Each entry below must be given again word for word, with no pictures.
-- Entries shown follows --
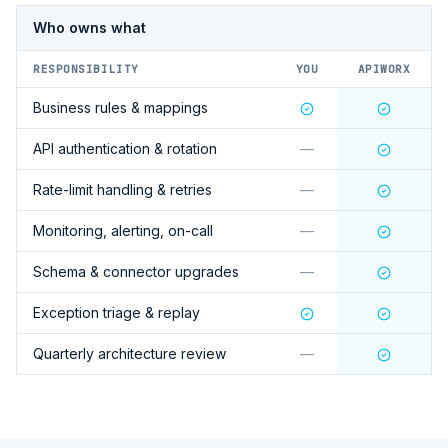
Who owns what
RESPONSIBILITY
YOU
APIWORX
Business rules & mappings
API authentication & rotation
—
Rate-limit handling & retries
—
Monitoring, alerting, on-call
—
Schema & connector upgrades
—
Exception triage & replay
Quarterly architecture review
—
-- Entries shown concluded --
Your solution »
Who owns what
RESPONSIBILITY
YOU
APIWORX
Business rules & mappings
API authentication & rotation
—
Rate-limit handling & retries
—
Monitoring, alerting, on-call
—
Schema & connector upgrades
—
Exception triage & replay
Quarterly architecture review
—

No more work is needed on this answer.